'''
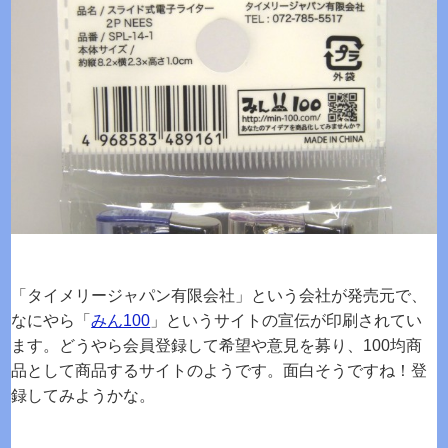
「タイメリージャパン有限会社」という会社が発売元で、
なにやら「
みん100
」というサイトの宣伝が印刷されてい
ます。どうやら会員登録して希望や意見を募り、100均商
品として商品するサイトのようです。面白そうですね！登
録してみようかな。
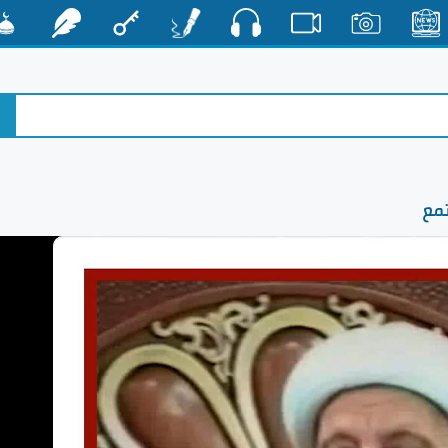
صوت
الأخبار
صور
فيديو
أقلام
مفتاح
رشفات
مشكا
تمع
'''
#### What you need to do
In the copy, leave out the pictures and restate the records exactly.

#### Solution
「タイメリージャパン有限会社」という会社が発売元で、
なにやら「
みん100
」というサイトの宣伝が印刷されてい
ます。どうやら会員登録して希望や意見を募り、100均商
品として商品するサイトのようです。面白そうですね！登
録してみようかな。
صوت
الأخبار
صور
فيديو
أقلام
مفتاح
رشفات
مشكا
تمع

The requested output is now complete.